The British Army was defeated in France in 1940. If it had reached the coast and found that it was immobilized, it would not have suffered defeat only; it would have been annihilated. It was the British mobility at sea that saved the army at Dunkirk. If the Germans had been as mobile at sea as they were on land, they could have followed the British across the Channel. In this case the defenders were mobile, and the victors became immobile.

In World War II, mobility was demonstrated in the existence and actions of the U.S. Third and Fifth Fleets. One component of the Third/Fifth Fleet (Under Admiral Halsey it was the Third Fleet. When Admiral Spruance was in command, it was the Fifth Fleet.) particularly exemplified mobility. This was the Fast Carrier Striking Force, Task Force 38 (or 58, under the Fifth Fleet) under the command of Vice Admiral Marc Mitscher. This force could move hundreds of miles overnight in any direction and strike hundreds of miles farther with the Air Groups. It consisted of fifteen or sixteen carriers and scores of screening ships.

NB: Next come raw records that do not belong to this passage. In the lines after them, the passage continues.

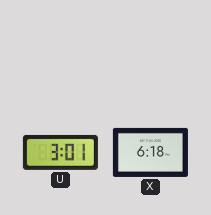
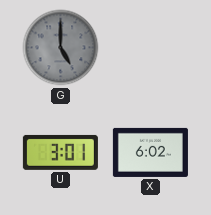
G: none -> 5:00
X: 6:18 -> 6:02
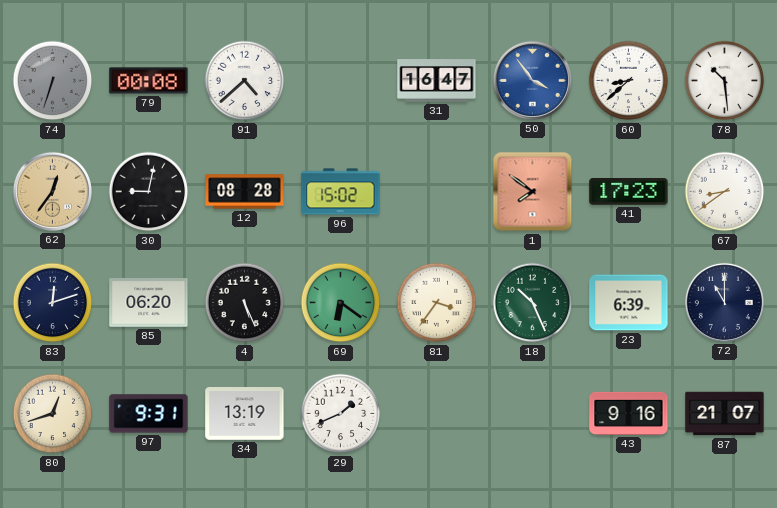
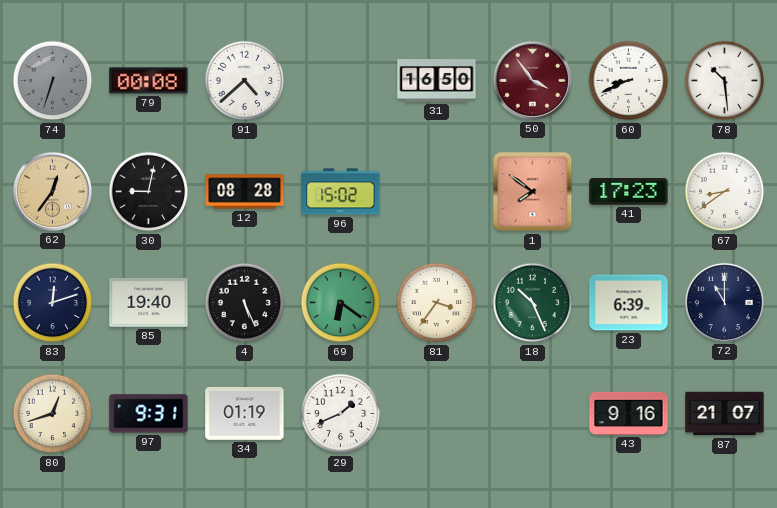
31: 16:47 -> 16:50
50 dial: blue -> burgundy
60: 8:38 -> 8:41
85: 06:20 -> 19:40
34: 13:19 -> 01:19
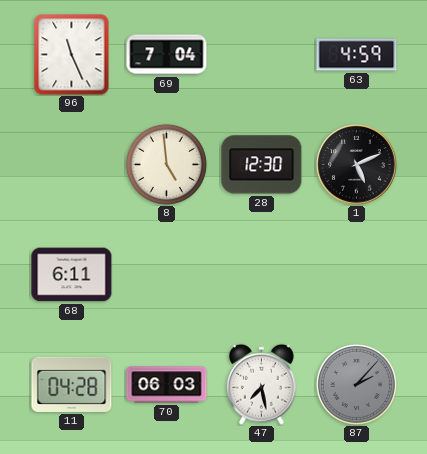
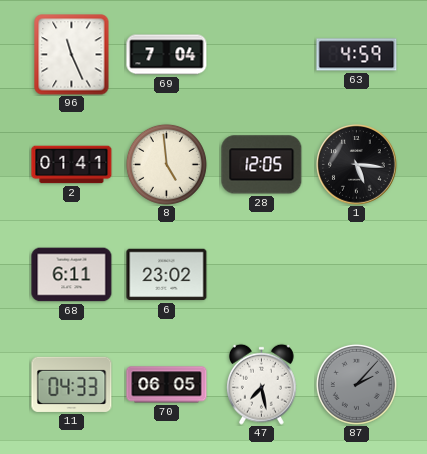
2: none -> 01:41
28: 12:30 -> 12:05
1: 5:11 -> 5:16
6: none -> 23:02
11: 04:28 -> 04:33
70: 06:03 -> 06:05
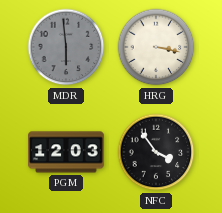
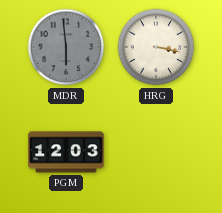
NFC: 3:54 -> none
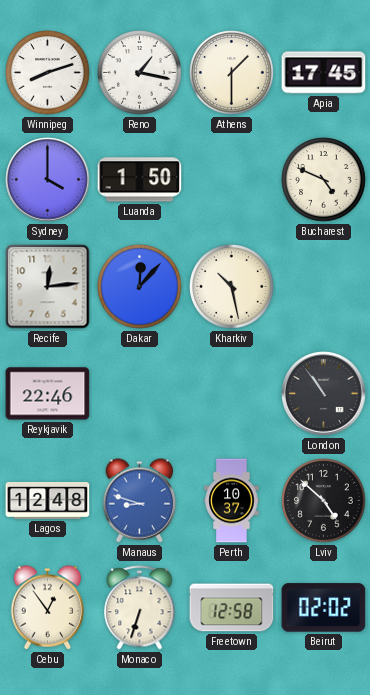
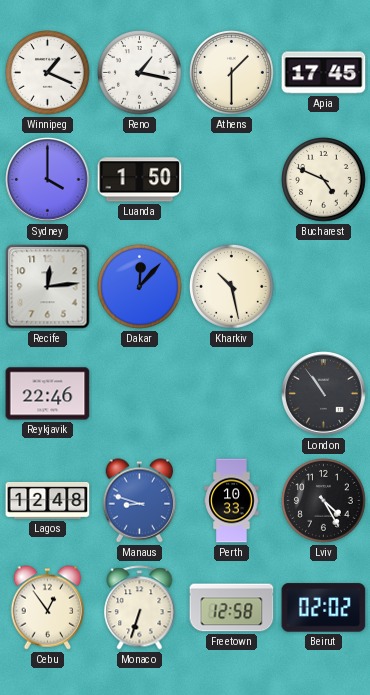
Winnipeg: 8:12 -> 1:19
Perth: 10:37 -> 10:33
Lviv: 4:52 -> 4:25
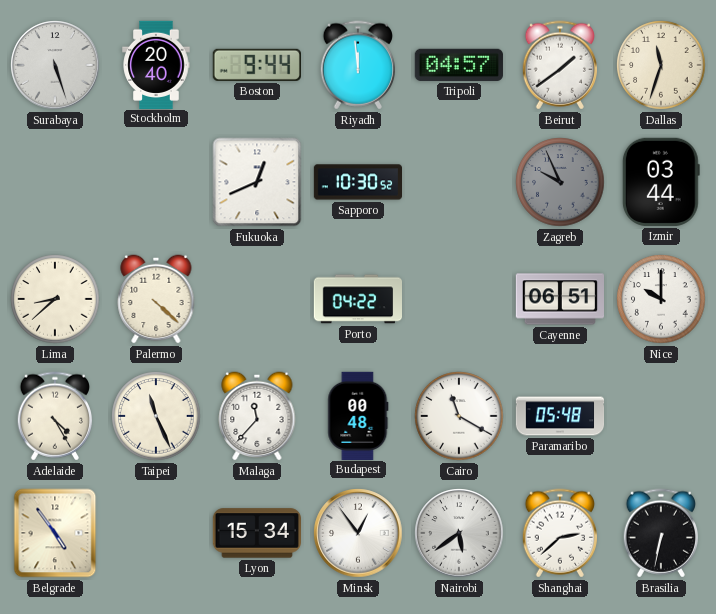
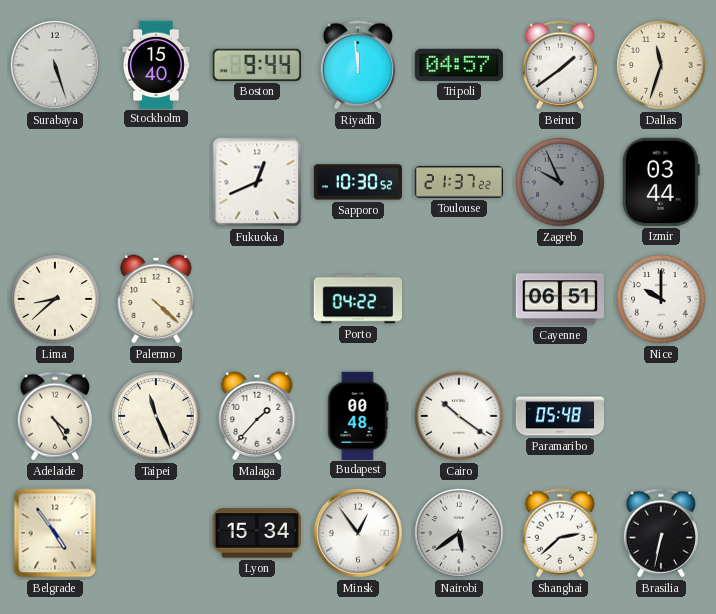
Stockholm: 20:40 -> 15:40
Toulouse: none -> 21:37
Malaga: 11:37 -> 1:37
Cairo: 11:20 -> 10:21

The nuclear submarine and the Strategic Air Command are probably the most mobile of present- day combat units. In the infantry the Army’s Airborne Divisions and the FMF of the Marine Corps are probably the most mobile. One of their characteristics is their ability to strike a decisive blow at any place of their own choosing. The offense could never be mounted in concentration without the ability to move. An army must be mobile.

Jesus Christ said, “Go ye into all the world, and preach the gospel to every creature” (Mark 16:15). From this command and other texts in the New Testament we, in previous chapters, drew the conclusion that “every creature” is the objective and that preaching and prayer were our two main means of offense. From the same text we see that mobility is a requirement if we are to carry out Christ’s command to “go.”

Within the church, there must be an ability to move to the place or to the people where the offense will take place. We must convey our firepower where it will be used. Securing this mobility is simply a matter of obedience to the command, “Go.”

We can move our firepower in many of the ways that physical weapons of war are moved. We can walk. Philip left Samaria and was, in obedience to God, crossing the desert when he encountered the Ethiopian eunuch. Philip taught Christ to him from Isaiah 53, and the man believed. David Brainerd moved on horseback and led hundreds of American Indians to Jesus Christ. In jungle camp the Wycliffe Bible Translators are trained to move by foot, raft, and dugout canoe. Missionary Aviation Fellowship provides mobility superior to that of the enemy in territory that is otherwise inaccessible.

There are other ways of delivering the Word of God besides taking the messenger to the physical location. One is correspondence. God put His stamp of approval on this means of mobility when much of the New Testament was given to us in letters, this being necessitated in part because the messengers, Paul and John, were immobilized as prisoners. Praise God, His Word is not bound (2 Tim. 2:9).